I am a research-focused engineer who explores capability of present-gen AI models and architectures. I love spending quality time with the people I love. I try to build things my 80-year-old self would be proud of.
-
Building knowledge graphs of people from public information. I think there is a lot of room here. Some of this work is closed-source, but I would love to collaborate.
-
Working on LLM inference layers. I am especially interested in how RAM and VRAM can be used together while keeping the GPU focused on the main model computation.
-
Thinking a lot about whether neural networks can get closer to actual reasoning. One direction I keep coming back to is
IDEA-AS-A-TOKEN. -
Reading about neuromorphic computing and using some of those ideas as reference points for the work above.
-
👨💻 A few projects I am building:
- ModelServer - Docker-first LLM inference stack for CUDA and ROCm. Just plug and play.
- Graphrag-OSS - GraphRAG using ClickHouseDB and open-source LLM and embedding models.

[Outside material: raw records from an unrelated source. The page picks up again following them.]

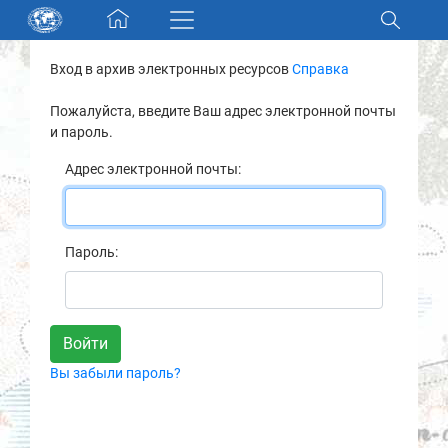
Skip navigation
Вход в архив электронных ресурсов
Справка
Разделы и коллекции
Пожалуйста, введите Ваш адрес электронной почты
и пароль.
Электронный каталог
Адрес электронной почты:
Новости
Найти
Пароль:
О нас
Контакты
Вы забыли пароль?
Партнеры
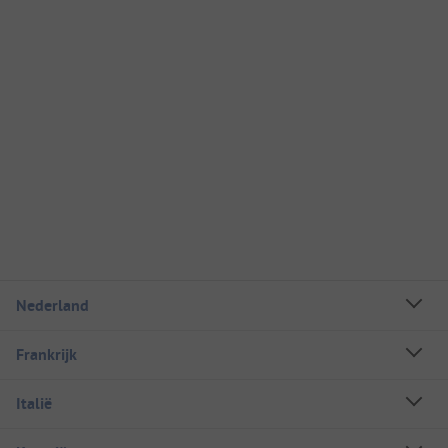
Nederland
Frankrijk
Italië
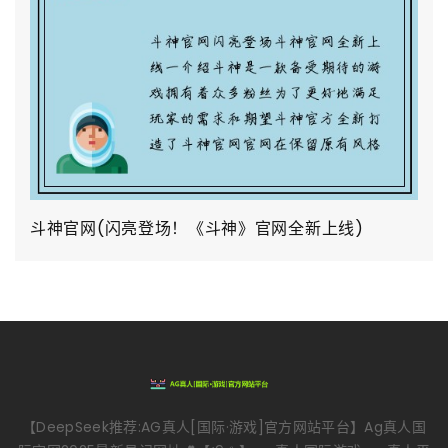
斗神官网(闪亮登场！《斗神》官网全新上线)
【DeepSeek推荐:AG真人[国际·游戏]官方网站平台】Ag真人国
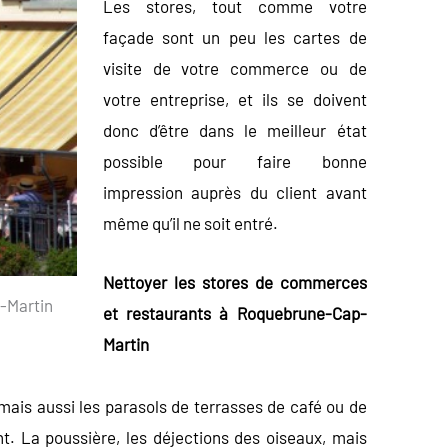
Les stores, tout comme votre
façade sont un peu les cartes de
visite de votre commerce ou de
votre entreprise, et ils se doivent
donc d’être dans le meilleur état
possible pour faire bonne
impression auprès du client avant
même qu’il ne soit entré.
Nettoyer les stores de commerces
-Martin
et restaurants à Roquebrune-Cap-
Martin
 mais aussi les parasols de terrasses de café ou de
nt. La poussière, les déjections des oiseaux, mais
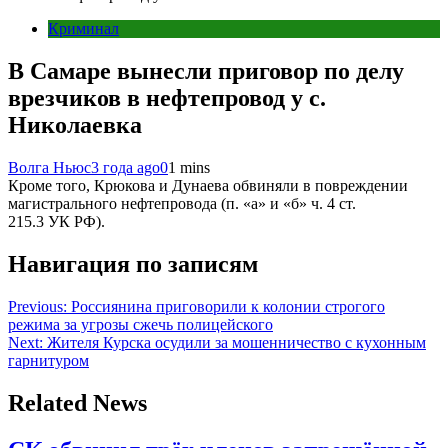
Криминал
В Самаре вынесли приговор по делу
врезчиков в нефтепровод у с.
Николаевка
Волга Ньюс
3 года ago
0
1 mins
Кроме того, Крюкова и Дунаева обвиняли в повреждении
магистрального нефтепровода (п. «а» и «б» ч. 4 ст.
215.3 УК РФ).
Навигация по записям
Previous:
Россиянина приговорили к колонии строгого
режима за угрозы сжечь полицейского
Next:
Жителя Курска осудили за мошенничество с кухонным
гарнитуром
Related News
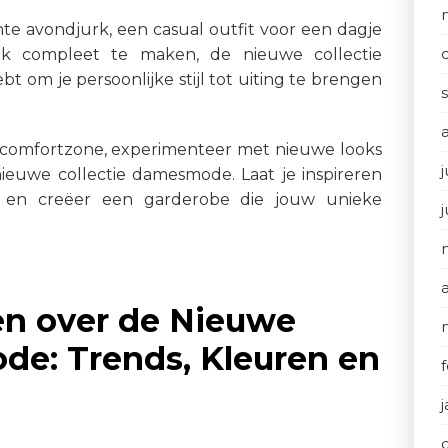
te avondjurk, een casual outfit voor een dagje
ook compleet te maken, de nieuwe collectie
t om je persoonlijke stijl tot uiting te brengen
e comfortzone, experimenteer met nieuwe looks
j
euwe collectie damesmode. Laat je inspireren
rs en creëer een garderobe die jouw unieke
en over de Nieuwe
de: Trends, Kleuren en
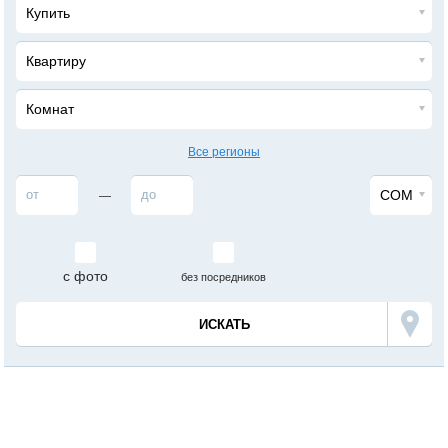
Купить
Квартиру
Комнат
Все регионы
СОМ
—
с фото
без посредников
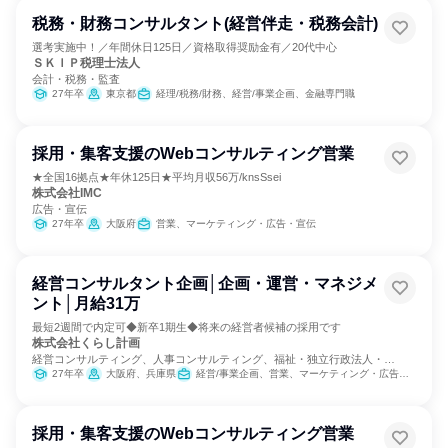
税務・財務コンサルタント(経営伴走・税務会計)
選考実施中！／年間休日125日／資格取得奨励金有／20代中心
ＳＫＩＰ税理士法人
会計・税務・監査
27年卒
東京都
経理/税務/財務、経営/事業企画、金融専門職
採用・集客支援のWebコンサルティング営業
★全国16拠点★年休125日★平均月収56万/knsSsei
株式会社IMC
広告・宣伝
27年卒
大阪府
営業、マーケティング・広告・宣伝
経営コンサルタント企画│企画・運営・マネジメ
ント│月給31万
最短2週間で内定可◆新卒1期生◆将来の経営者候補の採用です
株式会社くらし計画
経営コンサルティング、人事コンサルティング、福祉・独立行政法人・
NGO・NPO
27年卒
大阪府、兵庫県
経営/事業企画、営業、マーケティング・広告・宣伝
採用・集客支援のWebコンサルティング営業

- Project-Pod - Developing a knowledge graph of a person's professional information from public data. I would welcome collaborators in the future. It is currently in the
brainstorming/initphase.
-
👨💻 Grad school work:
- Low light image enhancement with denoising — image restoration for tough lighting conditions
- Human Robot Interaction — interaction experiments and LLM-assisted robot behaviors
- Voice authentication on Boston Dynamics Spot — applied speech and identity workflows on a real robot
- Evaluation of Kalman-Filter based SLAM Systems - A quantitative analysis of the system-latency vs. ATE tradeoff in vision SLAM systems. This report does not incorporate recent deep-learning-based systems.
-
🌐 Portfolio / projects: sougato97.github.io
-
📫 Let's connect: sougato97@live.com (preferred) / sougato97@gmail.com
-
📄 Resume
- At a B2B US pharma-focused health-tech startup, I served as lead engineer and reported directly to the CEO. My work included building proofs of concept, delivering technical training, and leading research for system design and development.
- I architected a multi-agent system that processed more than 100 GB of US pharma data. I designed its routing layer around control signals, concurrency, and clear separation of concerns.
- At Applied Research Works | Cozeva, a B2B health-tech company, I worked as a Machine Learning Engineer and reported directly to the CTO. I architected AI assistants for enterprise clients that grounded responses in real data and returned source-backed answers.
- I also designed a medical-coding agent that extracted ICD-10 codes from doctors' notes, significantly reducing manual coding time.
- Earlier, as an intern, I worked with Social Determinants of Health data and handled large-scale health datasets under data-privacy laws such as HIPAA.